I have seen one fan theory that *probably* isn't something the writers intended, but it does give the finale a different (and more plausible) spin: maybe the "real" end of the episode was just the moment that Barry got shot in the head, and everything after that moment was images in Barry's mind, the epilogue that Barry himself wanted to have. That epilogue kinda did wipe away all of Barry's sins in just the way that Barry asked for in that amazing prayer earlier in the episode.

And whether or not God or death-visions might have been involved, it was interesting that Barry was ultimately redeemed through the power of Hollywood storytelling, just as he'd dreamed of since the pilot episode. And it was all just an empty facade, as he should have also known since the pilot. That idea: that you can remake yourself by remaking your outward appearances, but it doesn't last for long, was the core of this show and I think they closed it out beautifully.

Okay maybe I'm coming around on this episode, lol.

Weirdly, I think the (obviously intentional!) hacky and jingoistic movie scenes at the end kinda yanked me away from the much better show that I'd rather be watching, and it might have put me in a mood to be cranky about the whole episode.
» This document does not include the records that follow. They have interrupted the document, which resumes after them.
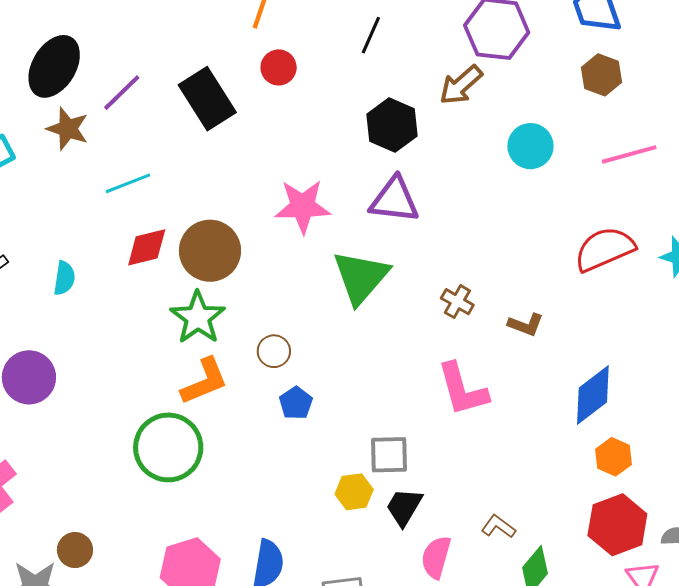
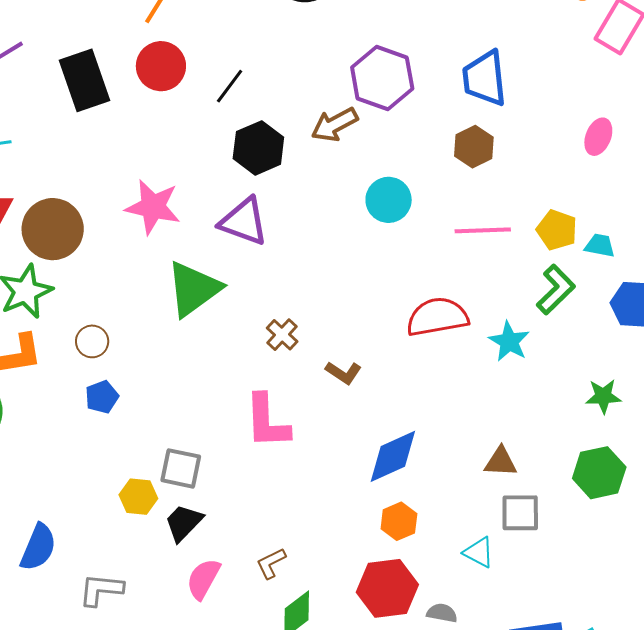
black line: (371, 35) -> (230, 86), moved
red circle: (279, 67) -> (161, 66), size x1.4
brown L-shape: (498, 527) -> (271, 563), turned -76

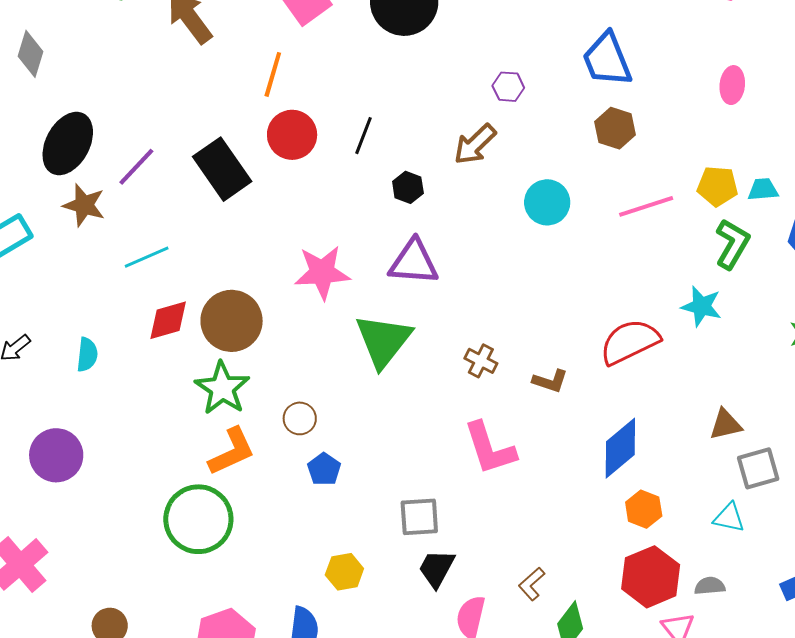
purple hexagon: (382, 78) -> (508, 87), size x0.5
black hexagon: (258, 148) -> (408, 187), size x0.6
red semicircle: (437, 317) -> (630, 342), moved
yellow hexagon: (138, 497) -> (344, 572), moved

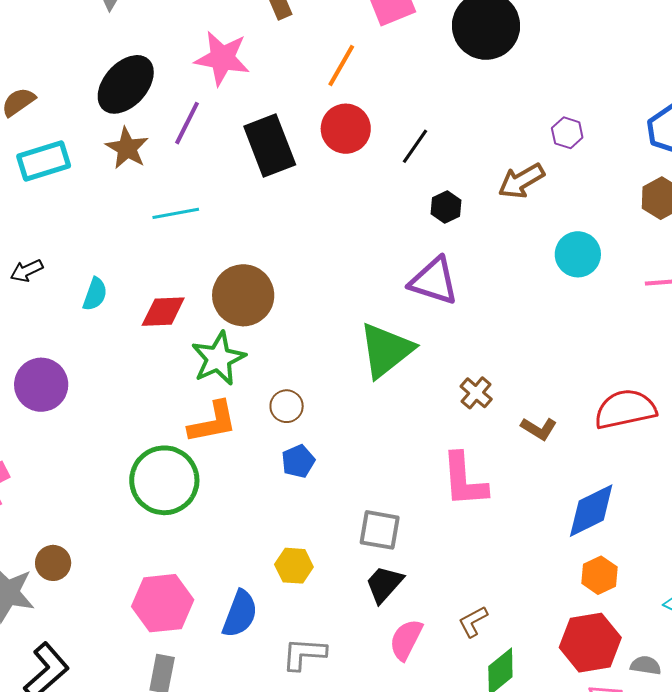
purple line: (136, 167) -> (187, 123), turned -30
pink star: (322, 272) -> (222, 58), moved
red diamond: (168, 320) -> (163, 312), moved

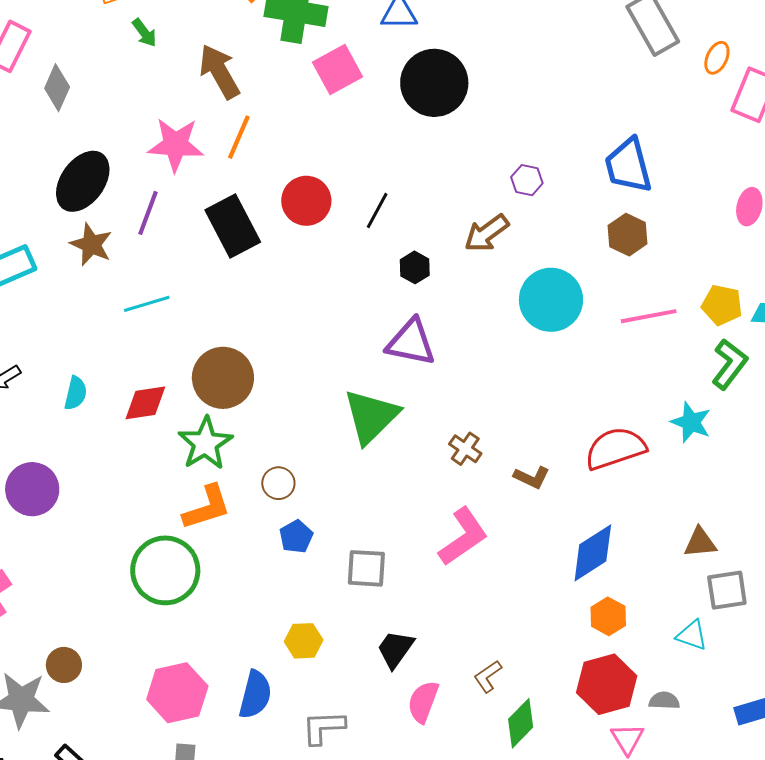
orange line: (341, 65) -> (239, 137), moved
cyan circle: (578, 254) -> (551, 300), size x1.4
pink L-shape: (464, 480) -> (463, 537), turned -114
gray square: (380, 530) -> (366, 568), moved

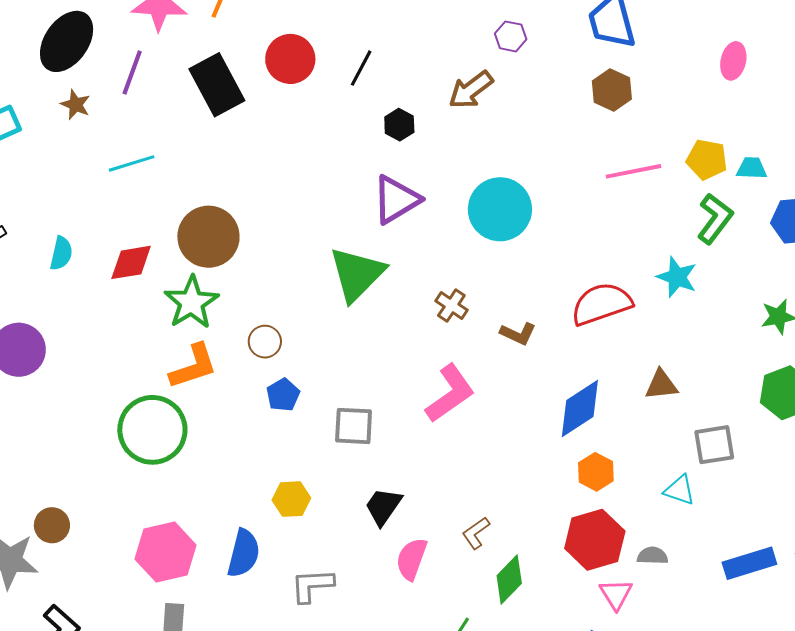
brown star: (91, 245) -> (76, 105), size x0.7
cyan circle: (551, 300) -> (500, 209), moved
purple triangle: (411, 342) -> (396, 200), turned -42
brown triangle: (700, 542) -> (661, 385), moved

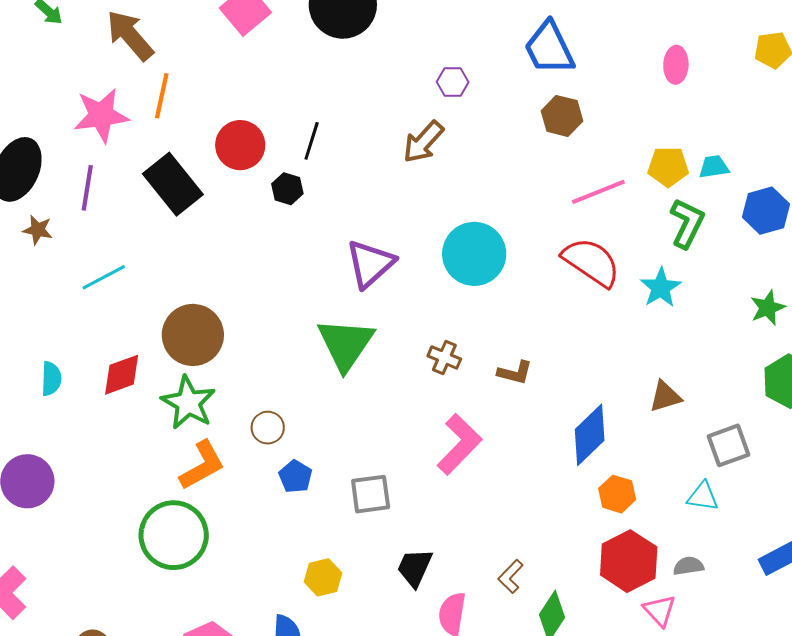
black hexagon: (399, 125) -> (287, 189), moved
cyan star: (677, 277) -> (661, 288), turned 30
red semicircle: (601, 304) -> (591, 262), moved, turned 64

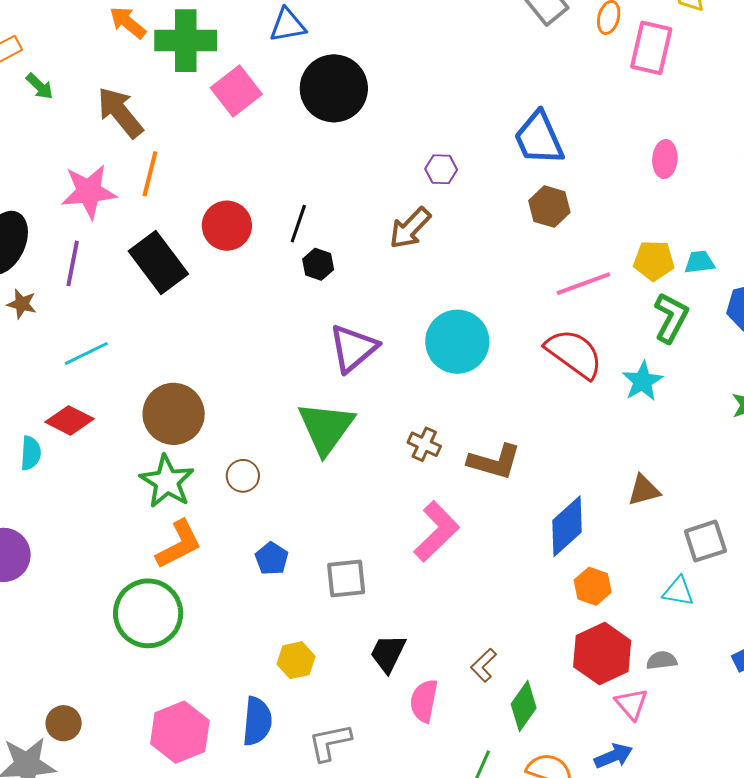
black hexagon: (287, 189) -> (318, 264), moved
brown L-shape: (515, 373) -> (494, 462), size x1.5
red diamond: (122, 375) -> (69, 420), moved, turned 45
brown circle: (268, 428) -> (243, 476), moved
Some elements were undeniably great. Hank's character was always such a cartoon figure, engulfed in such deep, rich stories, that I don't think it could have possibly been resolved fully. But they gave us more than we could have hoped for and more. Anthony Carrigan gave the performance of a lifetime in his closing minutes, outdone only by one of the best actors alive today, Stephen Root, who also totally outdid himself. The one story (other than Hank), that I thought they could never possibly tie up in a satisfying way was Fuches, but they did it with some of the best dialogue in the series and one of the best in a long line of great performances from Root.


Shit I'm gonna go watch this again now, disappointed or not.